Welcome Curtis Austin!
Curtis Austin received his Ph.D. from Mississippi State University in 1998. He comes to the University of Oregon after six years at the Ohio State University, where he directed the Young Scholars Program and taught Civil Rights Movement history in the Department of African American and African Studies. Dr. Austin also served as the department’s Director of Undergraduate Studies. Before moving to Ohio, he taught African American History at the University of Southern Mississippi and served as Director of the Center for Oral History and Cultural Heritage from 2001 to 2006. In 2007, Dr. Austin became the founding Director the University of Southern Mississippi’s Center for Black Studies. His first book, Up Against the Wall: Violence in the Making and Unmaking of the Black Panther Party, chronicled the national history of the Black Panther Party and received wide acclaim from students, lay people, activists, and scholars in the fields of American History and African American Studies. In 2007, Up Against the Wall received critical acclaim when the Choice Library Journal honored it with its Outstanding Academic Title award. Professor Austin has also published book chapters, encyclopedia and journal articles, and web-based pieces on the history of Blacks in America.
Austin’s current research projects include a work entitled Dare to Struggle, which explains and analyzes the history of the Black Power movement. This work is currently under contract with Rowman and Littlefield Press.
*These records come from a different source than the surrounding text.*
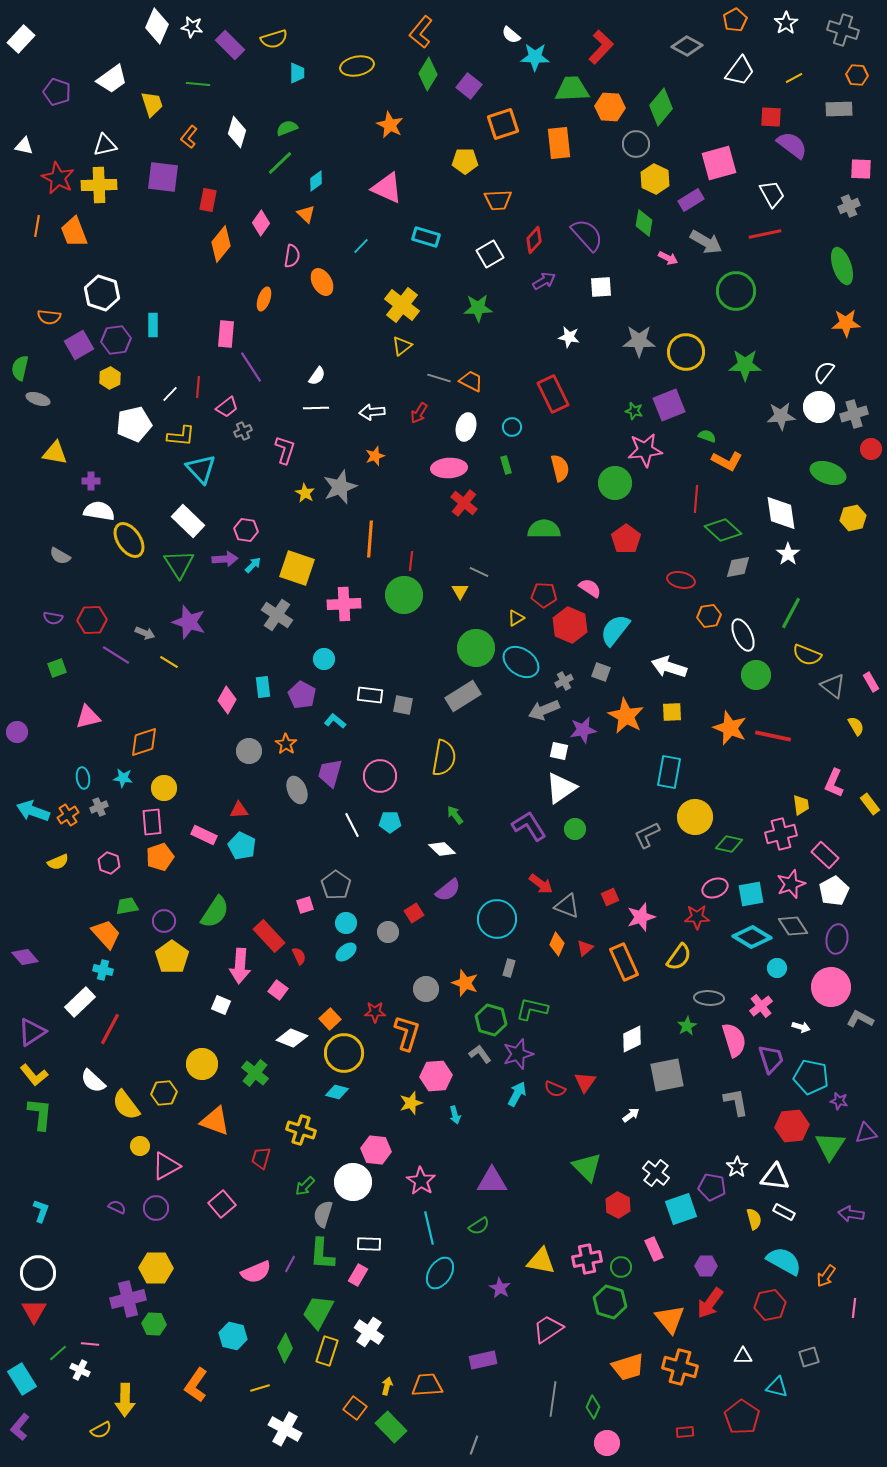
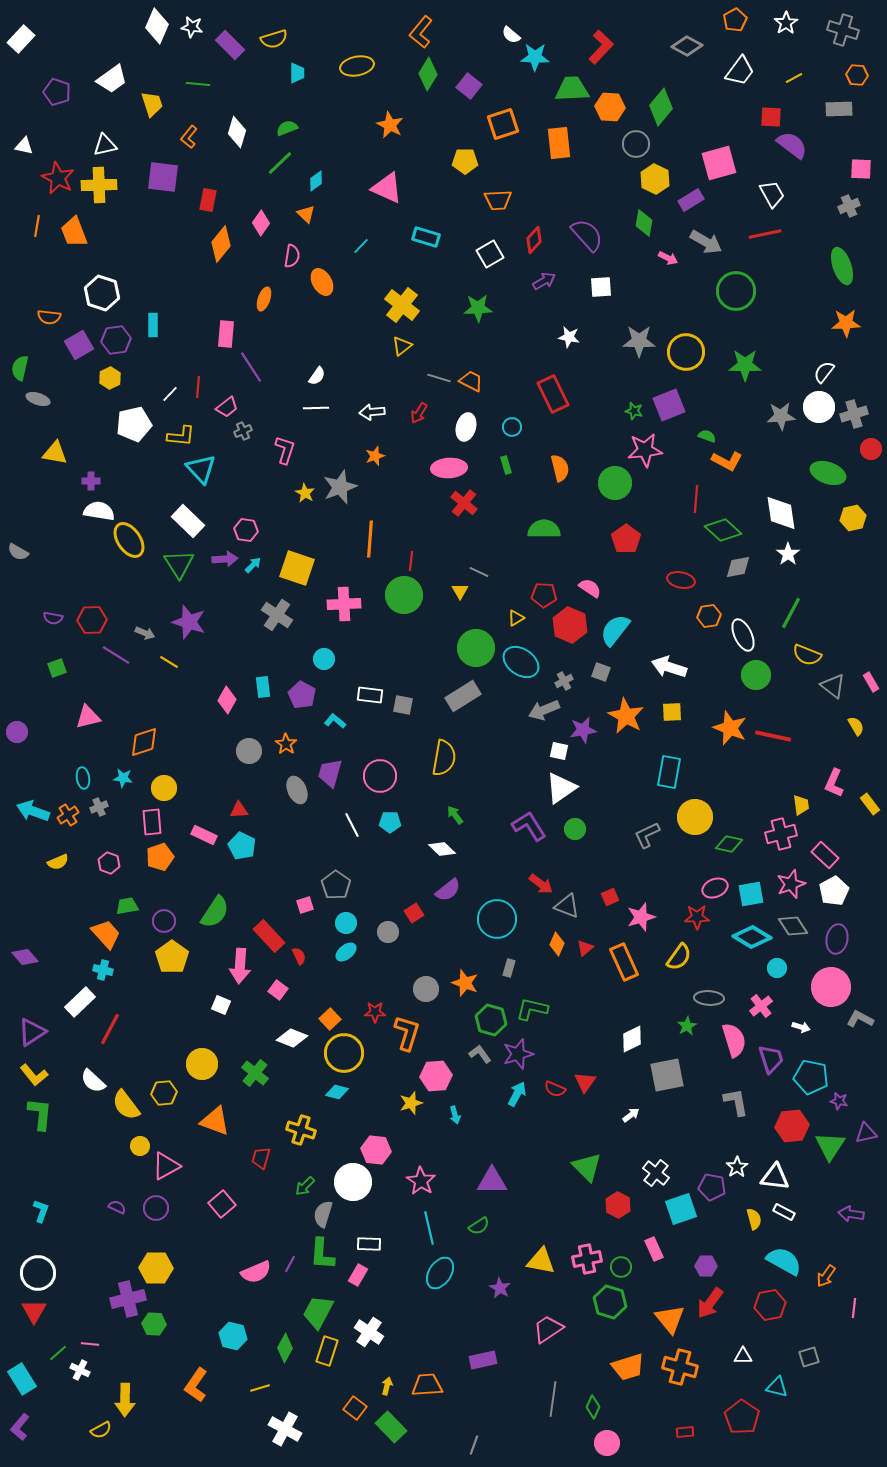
gray semicircle at (60, 556): moved 42 px left, 4 px up
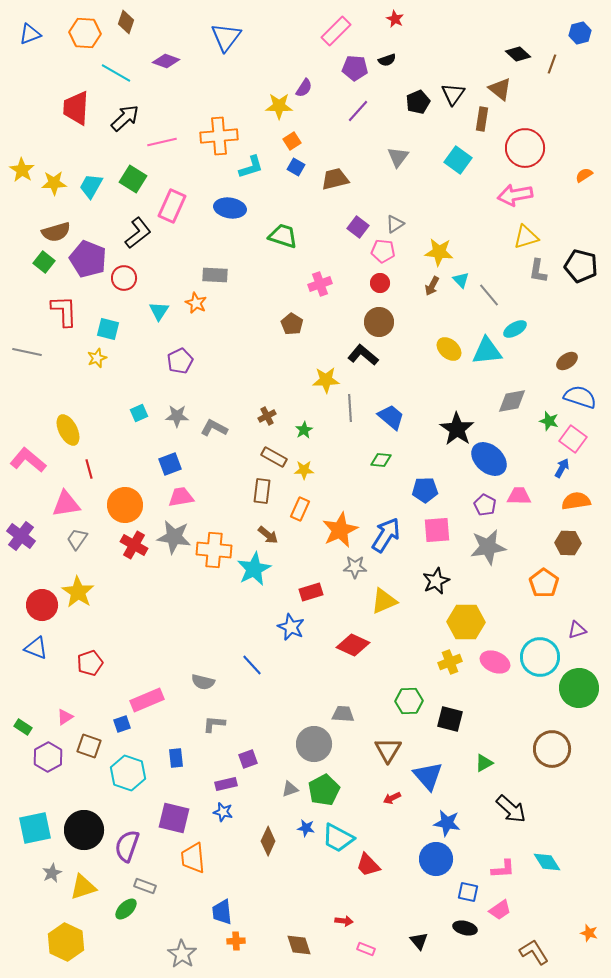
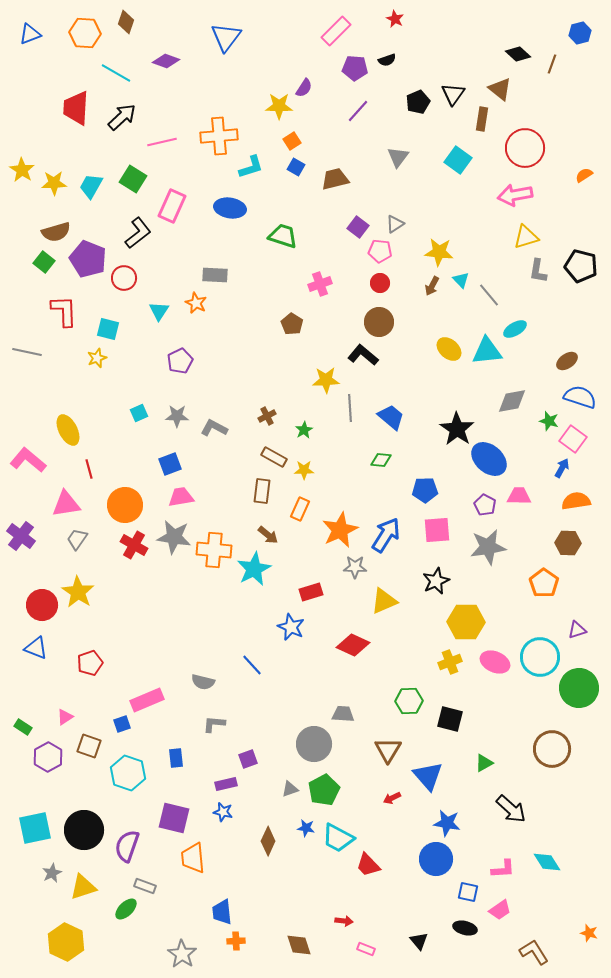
black arrow at (125, 118): moved 3 px left, 1 px up
pink pentagon at (383, 251): moved 3 px left
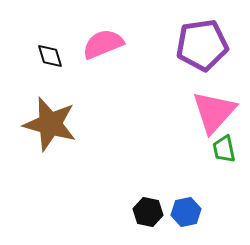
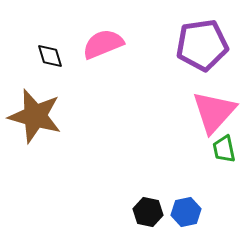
brown star: moved 15 px left, 8 px up
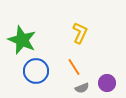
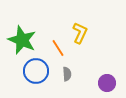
orange line: moved 16 px left, 19 px up
gray semicircle: moved 15 px left, 14 px up; rotated 72 degrees counterclockwise
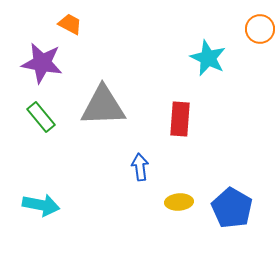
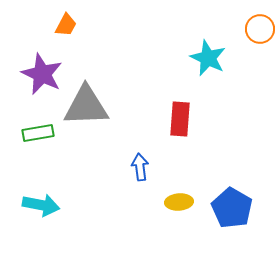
orange trapezoid: moved 4 px left, 1 px down; rotated 90 degrees clockwise
purple star: moved 11 px down; rotated 15 degrees clockwise
gray triangle: moved 17 px left
green rectangle: moved 3 px left, 16 px down; rotated 60 degrees counterclockwise
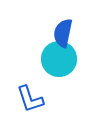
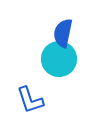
blue L-shape: moved 1 px down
He is also completing work on a project that chronicles the history of the San Francisco 8, a group of former members of the Black Panther Party who in 20111 successfully fought to have the California court system drop charges of homicide stemming from the 1971 death of a San Francisco police officer. A brief synopsis of the work follows:
In the early morning hours of January 23, 2007, large numbers of heavily armed police authorities arrested the men who would become the San Francisco 8. All across the country in cities as widely dispersed as Panama City, Florida, Los Angeles, California, San Francisco, and New York City, SWAT teams, local police officers, sheriff’s deputies, and FBI agents showed up in coordinated action at the front doors of the men and took them off to jail in their pajamas. While some of the men were arrested in Los Angeles (2), San Francisco (2), New York City (1), and Panama City (1), the
other two were arrested in their jail cells in New York State prisons. While the Los Angeles Times, San Francisco Chronicle, and New York Times had published front page articles announcing the news of these arrests, the popular television show America’s Most Wanted upped the ante by broadcasting its own version of the events, falsely claiming some of the men had been fugitives for decades. The truth is most were either retired or working for government agencies in their respective cities.
In addition to examining the case from the January 2007 arrests to the September 2011 dropping of the charges, this work will also explore each defendant’s background and describe their political development from their time as youths until they joined the Black Panther Party. The work will also offer an analysis as to the significance of the case’s outcome.